Den nächsten Anlauf startete er mit nun 23 Jahren im Herbst 2018. In England trainierte er, um sich für das Programm zu empfehlen – sollte er eine Zusage erhalten, so sagten ihm die Coaches, werde die bis Ende November bei ihm eingehen. „Nach meinem Geburtstag am 15. Dezember hatte ich noch keine Nachricht bekommen“, erzählt Jakob Johnson, „daher hatte ich nicht mehr mit einer Zusage gerechnet – dann lag jedoch eine offizielle Einladung im Briefkasten.“ Nach dem Rückschlag ein Jahr zuvor war dieses Schreiben ein vorgezogenes Weihnachtsgeschenk. „Für mich ist das eine zweite Chance“, sagt er, „meinen Traum von der NFL zu verwirklichen.“ Zwölf Wochen schuftete der Football-Export aus Stuttgart in der Academy in Florida, wo die Lebenswirklichkeit eines NFL-Profis nachgestellt wurde. Drei Monate knallharter Drill, schweißtreibendes Training, fordernde Meetings, anspruchsvolle Filmsessions. Ein Vierteljahr Überstunden, Pauken von Spielzügen, wenig Schlaf – und immer dieser Druck, die Coaches überzeugen zu müssen. Am Pro Day, an dem Tag, an dem die NFL-Abgesandten erschienen, ging es für Jakob Johnson um nichts weniger als sein Leben. Gefühlt zumindest. An diesem Tag entscheiden sich Karrieren und platzen Träume – nur vier Talenten steht ein Platz in einem Practice Squad eines NFL-Teams zu Verfügung. Hero oder Zero. Held oder Versager. Sicherheitshalber legte sich Johnson einen Plan B zurecht; er überlegte, ob er, sollten die Scouts den Daumen senken, zu den Scorpions zurückkehrt oder in einer unterklassigen Liga in den USA anheuert. Diese Gedanken hätte er sich ersparen können. Die New England Patriots wollten ihn haben.

Verdienst in der Practice Squad: 108.000 Euro

„Ich glaube, ihnen hat meine Arbeitseinstellung gefallen“, sagt der 1,94-Meter Mann, „viele Jungs aus den USA halten sich für Superstars, wenn sie es bis hierhin gebracht haben – Spieler aus Deutschland sind froh, dabei zu sein und bereit, hart zu arbeiten.“ Einen Pluspunkt durfte der 24-Jährige zudem für sich verzeichnen: Die meiste Zeit seiner Karriere spielte er als Linebacker und Tight End, zuletzt wurde er als Fullback gelistet. „Diese Flexibilität macht mich attraktiver für die Teams“, vermutet der Auswanderer, der sich nun bei den Pats beweisen kann.

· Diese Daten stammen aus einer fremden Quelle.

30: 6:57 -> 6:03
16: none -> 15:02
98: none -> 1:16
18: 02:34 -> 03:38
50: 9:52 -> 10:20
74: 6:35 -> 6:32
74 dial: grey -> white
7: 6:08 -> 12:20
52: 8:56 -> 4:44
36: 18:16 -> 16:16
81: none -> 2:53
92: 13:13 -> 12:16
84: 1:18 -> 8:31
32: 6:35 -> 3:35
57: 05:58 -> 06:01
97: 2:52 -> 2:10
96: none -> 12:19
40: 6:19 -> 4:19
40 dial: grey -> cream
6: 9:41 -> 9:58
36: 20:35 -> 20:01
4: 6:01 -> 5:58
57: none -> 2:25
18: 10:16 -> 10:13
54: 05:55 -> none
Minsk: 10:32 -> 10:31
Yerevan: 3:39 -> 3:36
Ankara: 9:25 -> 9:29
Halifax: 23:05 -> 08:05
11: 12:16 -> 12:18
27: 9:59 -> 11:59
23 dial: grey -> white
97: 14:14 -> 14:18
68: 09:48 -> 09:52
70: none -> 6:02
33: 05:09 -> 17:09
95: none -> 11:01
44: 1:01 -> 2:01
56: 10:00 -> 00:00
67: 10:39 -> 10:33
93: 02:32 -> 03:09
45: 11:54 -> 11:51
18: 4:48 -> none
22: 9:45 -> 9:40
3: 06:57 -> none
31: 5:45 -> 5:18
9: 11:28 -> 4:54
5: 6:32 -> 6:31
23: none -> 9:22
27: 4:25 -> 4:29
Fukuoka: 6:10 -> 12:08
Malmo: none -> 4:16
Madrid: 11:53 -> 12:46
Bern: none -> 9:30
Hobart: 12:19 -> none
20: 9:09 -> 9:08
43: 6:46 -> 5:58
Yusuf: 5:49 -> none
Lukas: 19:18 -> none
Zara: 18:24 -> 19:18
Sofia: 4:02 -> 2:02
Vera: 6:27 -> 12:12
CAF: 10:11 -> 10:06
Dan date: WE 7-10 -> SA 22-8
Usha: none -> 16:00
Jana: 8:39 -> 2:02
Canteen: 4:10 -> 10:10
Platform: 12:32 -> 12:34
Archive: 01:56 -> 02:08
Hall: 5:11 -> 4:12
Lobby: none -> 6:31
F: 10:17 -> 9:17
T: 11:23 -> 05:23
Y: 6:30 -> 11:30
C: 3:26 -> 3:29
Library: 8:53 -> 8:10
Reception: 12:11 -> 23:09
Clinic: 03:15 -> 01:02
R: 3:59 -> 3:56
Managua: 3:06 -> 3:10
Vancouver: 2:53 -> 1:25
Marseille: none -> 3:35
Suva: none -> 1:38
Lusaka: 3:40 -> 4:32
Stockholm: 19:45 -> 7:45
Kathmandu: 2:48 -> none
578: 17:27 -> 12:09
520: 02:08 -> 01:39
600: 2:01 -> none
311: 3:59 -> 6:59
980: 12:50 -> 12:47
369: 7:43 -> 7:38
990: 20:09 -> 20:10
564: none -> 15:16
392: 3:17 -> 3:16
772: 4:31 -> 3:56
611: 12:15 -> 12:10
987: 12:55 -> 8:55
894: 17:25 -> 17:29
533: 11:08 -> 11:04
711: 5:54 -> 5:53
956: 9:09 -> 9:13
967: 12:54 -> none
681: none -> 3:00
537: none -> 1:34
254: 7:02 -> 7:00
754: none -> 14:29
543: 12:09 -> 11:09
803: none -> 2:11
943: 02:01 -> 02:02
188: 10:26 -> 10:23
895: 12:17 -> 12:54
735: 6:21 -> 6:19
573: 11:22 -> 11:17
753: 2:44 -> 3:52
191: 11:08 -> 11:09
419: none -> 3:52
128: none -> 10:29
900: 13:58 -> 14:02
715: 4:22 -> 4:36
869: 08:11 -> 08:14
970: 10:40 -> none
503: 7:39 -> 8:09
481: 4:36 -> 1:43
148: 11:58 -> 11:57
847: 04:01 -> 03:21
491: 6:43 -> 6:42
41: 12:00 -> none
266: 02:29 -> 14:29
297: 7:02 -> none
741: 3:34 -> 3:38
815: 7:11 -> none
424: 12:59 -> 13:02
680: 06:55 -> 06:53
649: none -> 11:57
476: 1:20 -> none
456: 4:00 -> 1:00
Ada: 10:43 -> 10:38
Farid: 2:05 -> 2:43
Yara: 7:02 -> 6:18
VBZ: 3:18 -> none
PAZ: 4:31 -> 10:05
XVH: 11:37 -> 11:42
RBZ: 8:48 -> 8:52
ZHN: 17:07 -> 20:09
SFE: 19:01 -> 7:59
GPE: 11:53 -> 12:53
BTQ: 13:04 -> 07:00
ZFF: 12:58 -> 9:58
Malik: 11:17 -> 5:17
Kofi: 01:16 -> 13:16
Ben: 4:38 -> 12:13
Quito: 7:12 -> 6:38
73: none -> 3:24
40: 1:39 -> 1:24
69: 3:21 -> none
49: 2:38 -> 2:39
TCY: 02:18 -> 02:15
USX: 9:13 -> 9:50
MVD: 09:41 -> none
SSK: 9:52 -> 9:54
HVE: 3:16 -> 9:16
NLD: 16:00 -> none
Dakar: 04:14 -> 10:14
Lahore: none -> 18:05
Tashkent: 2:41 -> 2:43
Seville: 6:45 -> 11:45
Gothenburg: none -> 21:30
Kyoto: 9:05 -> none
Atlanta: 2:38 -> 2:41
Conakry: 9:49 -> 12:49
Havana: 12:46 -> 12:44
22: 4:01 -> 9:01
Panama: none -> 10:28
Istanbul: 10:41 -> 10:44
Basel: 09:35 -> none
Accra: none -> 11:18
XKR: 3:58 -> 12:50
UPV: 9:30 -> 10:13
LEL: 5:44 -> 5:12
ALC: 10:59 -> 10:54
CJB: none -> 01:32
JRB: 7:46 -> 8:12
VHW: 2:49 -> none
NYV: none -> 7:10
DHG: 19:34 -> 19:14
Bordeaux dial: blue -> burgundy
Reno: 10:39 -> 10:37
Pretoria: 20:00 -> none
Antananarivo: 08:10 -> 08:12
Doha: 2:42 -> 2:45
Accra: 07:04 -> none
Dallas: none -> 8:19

Er wird versuchen, den Sprung in den 53-Mann-Kader zu schaffen. Gelingt das nicht, bleibt er eine Saison im Trainingsteam – er darf zwar nicht in den Kader berufen werden, aber er ist unkündbar. Und die Vergütung unterscheidet sich natürlich von der eines Praktikanten, nach NFL-Regularien erhält der Nachwuchsmann 122.400 Dollar (108.000 Euro). Diesen Weg hat auch der Aalener Moritz Böhringer beschritten. Vor zwei Jahren stand der Footballer von den Schwäbisch Hall Unicorns als Wide Receiver in der Practice Squad der Minnesota Vikings, doch er scheiterte. Nun steht der 25-Jährige nach der Umschulung zum Tight End in der Trainingsmannschaft der Cincinnati Bengals. Jakob Johnson und Moritz Böhringer haben sich zu Jahresbeginn kennengelernt und gemeinsam trainiert – und ganz egal, wo der Weg des Stuttgarters auch hinführt: Seine Geburtsstadt hat er stets bei sich – auf seinen rechten Oberarm hat er sich 0711 tätowieren lassen.